(TASK DESCRIPTION)
Every entry in the data that follows should come back exactly, pictures aside.

Page-level text extractions
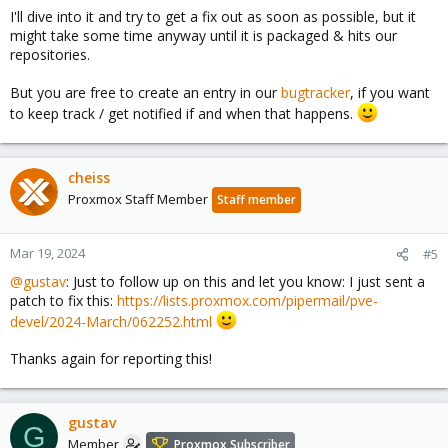
I'll dive into it and try to get a fix out as soon as possible, but it
might take some time anyway until it is packaged & hits our
repositories.
But you are free to create an entry in our
bugtracker
, if you want
to keep track / get notified if and when that happens.
cheiss
Proxmox Staff Member
Staff member
Mar 19, 2024
#5
@gustav
: Just to follow up on this and let you know: I just sent a
patch to fix this:
https://lists.proxmox.com/pipermail/pve-
devel/2024-March/062252.html
Thanks again for reporting this!
gustav
G
Member
Proxmox Subscriber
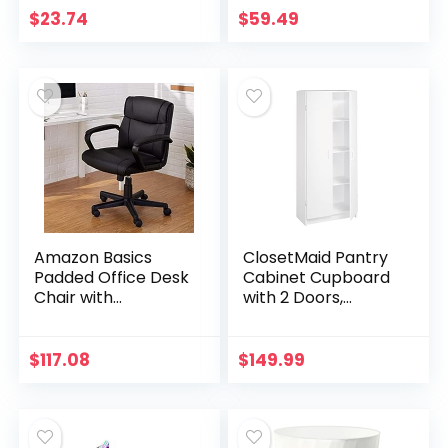
Black, 6-Liter
Frame – White
$
23.74
$
59.49
Amazon Basics
ClosetMaid Pantry
Padded Office Desk
Cabinet Cupboard
Chair with
with 2 Doors,
Armrests,
Adjustable Shelves,
Adjustable
Standing, Storage
Height/Tilt, 360-
for Kitchen,
$
117.08
$
149.99
Degree Swivel,
Laundry or Utility…
275Lb Capacity –
Black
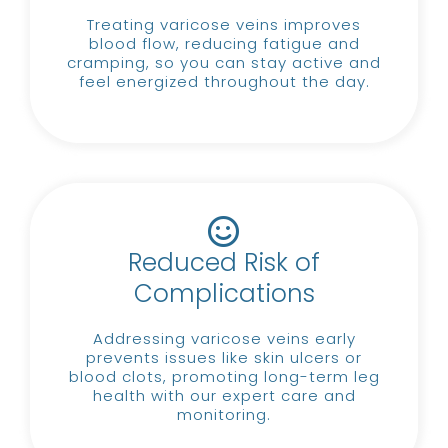
Treating varicose veins improves
blood flow, reducing fatigue and
cramping, so you can stay active and
feel energized throughout the day.
Reduced Risk of
Complications
Addressing varicose veins early
prevents issues like skin ulcers or
blood clots, promoting long-term leg
health with our expert care and
monitoring.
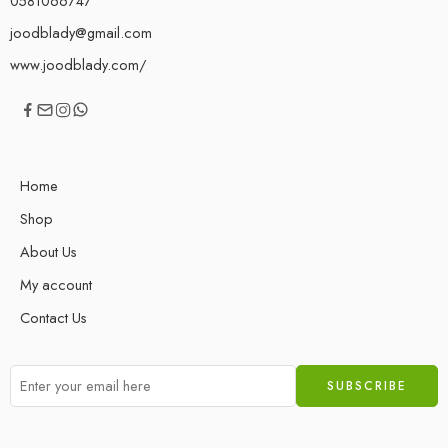
0581066747
joodblady@gmail.com
www.joodblady.com/
Home
Shop
About Us
My account
Contact Us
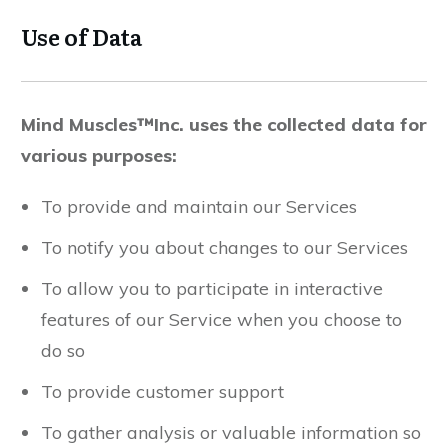
Use of Data
Mind Muscles™Inc. uses the collected data for
various purposes:
To provide and maintain our Services
To notify you about changes to our Services
To allow you to participate in interactive
features of our Service when you choose to
do so
To provide customer support
To gather analysis or valuable information so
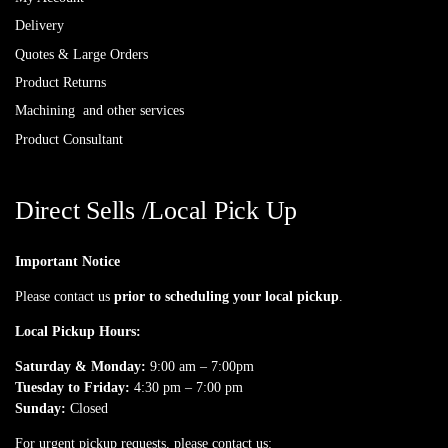
Delivery
Quotes & Large Orders
Product Returns
Machining and other services
Product Consultant
Direct Sells /Local Pick Up
Important Notice
Please contact us
prior to scheduling your local pickup
.
Local Pickup Hours:
Saturday & Monday:
9:00 am – 7:00pm
Tuesday to Friday:
4:30 pm – 7:00 pm
Sunday:
Closed
For urgent pickup requests, please contact us:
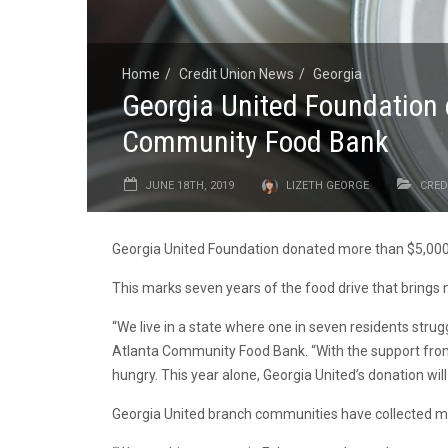
Home
Credit Union News
Georgia
Georgia United Foundation 
Community Food Bank
JUNE 18TH, 2019
LIZETH GEORGE
CRED
Georgia United Foundation donated more than $5,000 
This marks seven years of the food drive that brings
“We live in a state where one in seven residents strug
Atlanta Community Food Bank. “With the support from 
hungry. This year alone, Georgia United’s donation wi
Georgia United branch communities have collected mo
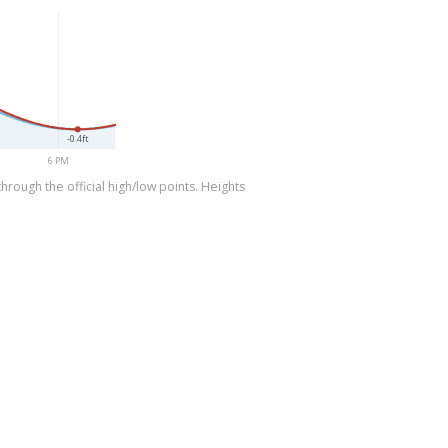
-0.4ft
6 PM
rough the official high/low points. Heights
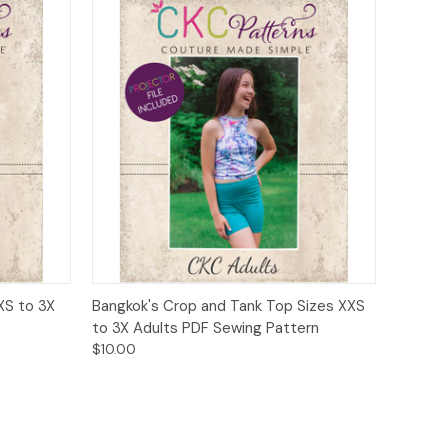
o Cart
Quick View
Add to Cart
XS to 3X
Bangkok's Crop and Tank Top Sizes XXS
to 3X Adults PDF Sewing Pattern
$10.00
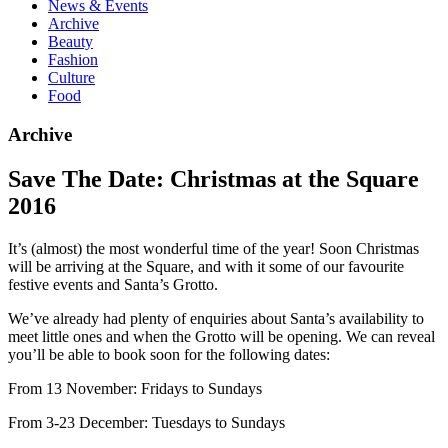
News & Events
Archive
Beauty
Fashion
Culture
Food
Archive
Save The Date: Christmas at the Square
2016
It’s (almost) the most wonderful time of the year! Soon Christmas
will be arriving at the Square, and with it some of our favourite
festive events and Santa’s Grotto.
We’ve already had plenty of enquiries about Santa’s availability to
meet little ones and when the Grotto will be opening. We can reveal
you’ll be able to book soon for the following dates:
From 13 November: Fridays to Sundays
From 3-23 December: Tuesdays to Sundays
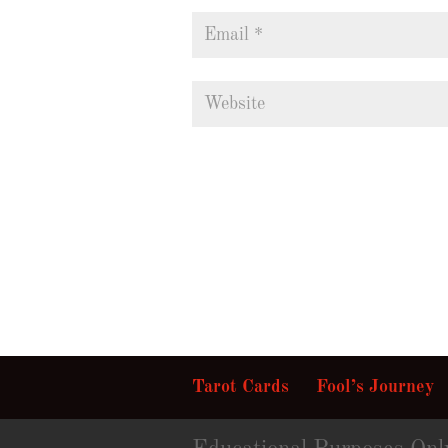
Tarot Cards
Fool’s Journey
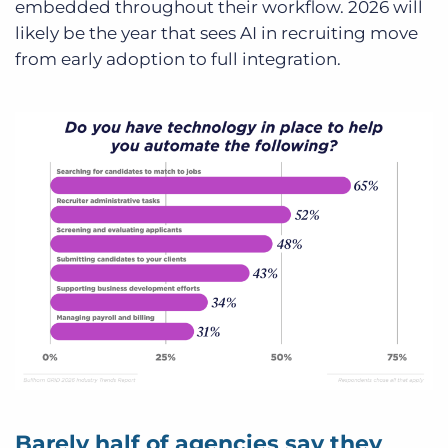
embedded throughout their workflow. 2026 will
likely be the year that sees AI in recruiting move
from early adoption to full integration.
Barely half of agencies say they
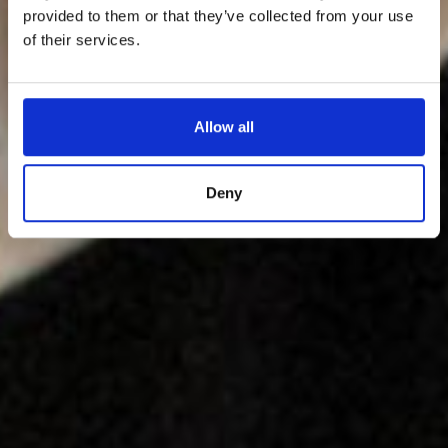
provided to them or that they’ve collected from your use
of their services.
Allow all
Deny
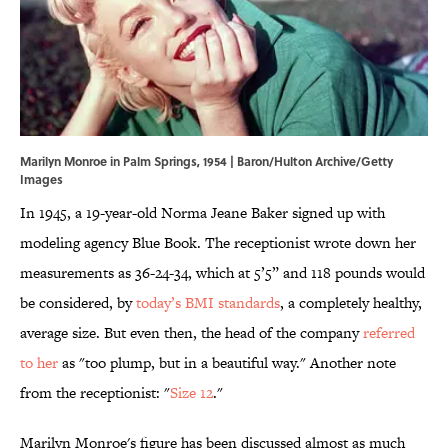
Marilyn Monroe in Palm Springs, 1954 | Baron/Hulton Archive/Getty
Images
In 1945, a 19-year-old Norma Jeane Baker signed up with
modeling agency Blue Book. The receptionist wrote down her
measurements as 36-24-34, which at 5’5” and 118 pounds would
be considered, by
today’s BMI standards
, a completely healthy,
average size. But even then, the head of the company
referred
to her
as "too plump, but in a beautiful way." Another note
from the receptionist: "
Size 12
."
Marilyn Monroe's figure has been discussed almost as much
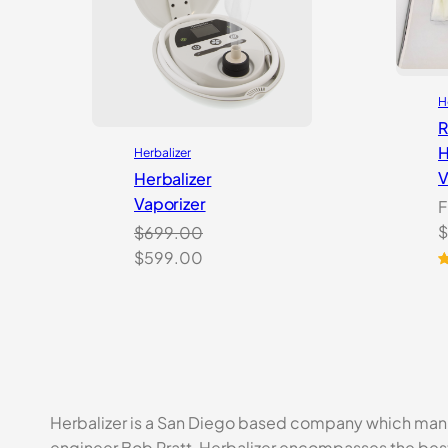
H
R
H
Herbalizer
V
Herbalizer
Vaporizer
F
O
$
$
699.00
p
Original
Current
$
599.00
w
R
3
price
price
o
$
was:
is:
b
$699.00.
$599.00.
c
r
Herbalizer is a San Diego based company which manu
engineer Bob Pratt, Herbalizer encompasses the best 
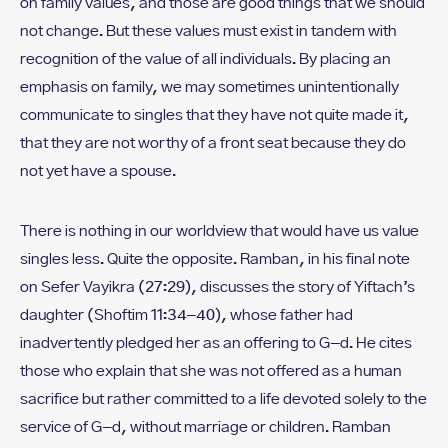
on family values, and those are good things that we should
not change. But these values must exist in tandem with
recognition of the value of all individuals. By placing an
emphasis on family, we may sometimes unintentionally
communicate to singles that they have not quite made it,
that they are not worthy of a front seat because they do
not yet have a spouse.
There is nothing in our worldview that would have us value
singles less. Quite the opposite. Ramban, in his final note
on Sefer Vayikra (27:29), discusses the story of Yiftach’s
daughter (Shoftim 11:34–40), whose father had
inadvertently pledged her as an offering to G-d. He cites
those who explain that she was not offered as a human
sacrifice but rather committed to a life devoted solely to the
service of G-d, without marriage or children. Ramban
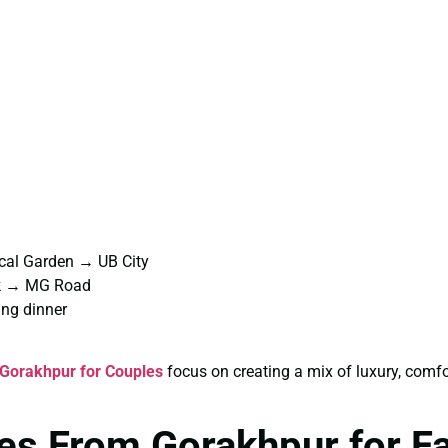
cal Garden → UB City
rk → MG Road
ng dinner
Gorakhpur for Couples
focus on creating a mix of luxury, comf
es From Gorakhpur for F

(RESPONSE TO THE TASK)
I'll dive into it and try to get a fix out as soon as possible, but it
might take some time anyway until it is packaged & hits our
repositories.
But you are free to create an entry in our
bugtracker
, if you want
to keep track / get notified if and when that happens.
cheiss
Proxmox Staff Member
Staff member
Mar 19, 2024
#5
@gustav
: Just to follow up on this and let you know: I just sent a
patch to fix this:
https://lists.proxmox.com/pipermail/pve-
devel/2024-March/062252.html
Thanks again for reporting this!
gustav
G
Member
Proxmox Subscriber
Black, 6-Liter
Frame – White
$
23.74
$
59.49
Amazon Basics
ClosetMaid Pantry
Padded Office Desk
Cabinet Cupboard
Chair with
with 2 Doors,
Armrests,
Adjustable Shelves,
Adjustable
Standing, Storage
Height/Tilt, 360-
for Kitchen,
$
117.08
$
149.99
Degree Swivel,
Laundry or Utility…
275Lb Capacity –
Black
Treating varicose veins improves
blood flow, reducing fatigue and
cramping, so you can stay active and
feel energized throughout the day.
Reduced Risk of
Complications
Addressing varicose veins early
prevents issues like skin ulcers or
blood clots, promoting long-term leg
health with our expert care and
monitoring.
0581066747
joodblady@gmail.com
www.joodblady.com/
Home
Shop
About Us
My account
Contact Us
Use of Data
Mind Muscles™Inc. uses the collected data for
various purposes:
To provide and maintain our Services
To notify you about changes to our Services
To allow you to participate in interactive
features of our Service when you choose to
do so
To provide customer support
To gather analysis or valuable information so
Delivery
Quotes & Large Orders
Product Returns
Machining and other services
Product Consultant
Direct Sells /Local Pick Up
Important Notice
Please contact us
prior to scheduling your local pickup
.
Local Pickup Hours:
Saturday & Monday:
9:00 am – 7:00pm
Tuesday to Friday:
4:30 pm – 7:00 pm
Sunday:
Closed
For urgent pickup requests, please contact us:
Home
Credit Union News
Georgia
Georgia United Foundation 
Community Food Bank
JUNE 18TH, 2019
LIZETH GEORGE
CRED
Georgia United Foundation donated more than $5,000 
This marks seven years of the food drive that brings
“We live in a state where one in seven residents strug
Atlanta Community Food Bank. “With the support from 
hungry. This year alone, Georgia United’s donation wi
Georgia United branch communities have collected mo
-0.4ft
6 PM
rough the official high/low points. Heights
o Cart
Quick View
Add to Cart
XS to 3X
Bangkok's Crop and Tank Top Sizes XXS
to 3X Adults PDF Sewing Pattern
$10.00
News & Events
Archive
Beauty
Fashion
Culture
Food
Archive
Save The Date: Christmas at the Square
2016
It’s (almost) the most wonderful time of the year! Soon Christmas
will be arriving at the Square, and with it some of our favourite
festive events and Santa’s Grotto.
We’ve already had plenty of enquiries about Santa’s availability to
meet little ones and when the Grotto will be opening. We can reveal
you’ll be able to book soon for the following dates:
From 13 November: Fridays to Sundays
From 3-23 December: Tuesdays to Sundays
Tarot Cards
Fool’s Journey
embedded throughout their workflow. 2026 will
likely be the year that sees AI in recruiting move
from early adoption to full integration.
Barely half of agencies say they
provided to them or that they’ve collected from your use
of their services.
Allow all
Deny
Marilyn Monroe in Palm Springs, 1954 | Baron/Hulton Archive/Getty
Images
In 1945, a 19-year-old Norma Jeane Baker signed up with
modeling agency Blue Book. The receptionist wrote down her
measurements as 36-24-34, which at 5’5” and 118 pounds would
be considered, by
today’s BMI standards
, a completely healthy,
average size. But even then, the head of the company
referred
to her
as "too plump, but in a beautiful way." Another note
from the receptionist: "
Size 12
."
Marilyn Monroe's figure has been discussed almost as much
H
R
H
Herbalizer
V
Herbalizer
Vaporizer
F
O
$
$
699.00
p
Original
Current
$
599.00
w
R
3
price
price
o
$
was:
is:
b
$699.00.
$599.00.
c
r
Herbalizer is a San Diego based company which manu
engineer Bob Pratt, Herbalizer encompasses the best 
on family values, and those are good things that we should
not change. But these values must exist in tandem with
recognition of the value of all individuals. By placing an
emphasis on family, we may sometimes unintentionally
communicate to singles that they have not quite made it,
that they are not worthy of a front seat because they do
not yet have a spouse.
There is nothing in our worldview that would have us value
singles less. Quite the opposite. Ramban, in his final note
on Sefer Vayikra (27:29), discusses the story of Yiftach’s
daughter (Shoftim 11:34–40), whose father had
inadvertently pledged her as an offering to G-d. He cites
those who explain that she was not offered as a human
sacrifice but rather committed to a life devoted solely to the
service of G-d, without marriage or children. Ramban
cal Garden → UB City
rk → MG Road
ng dinner
Gorakhpur for Couples
focus on creating a mix of luxury, comf
es From Gorakhpur for F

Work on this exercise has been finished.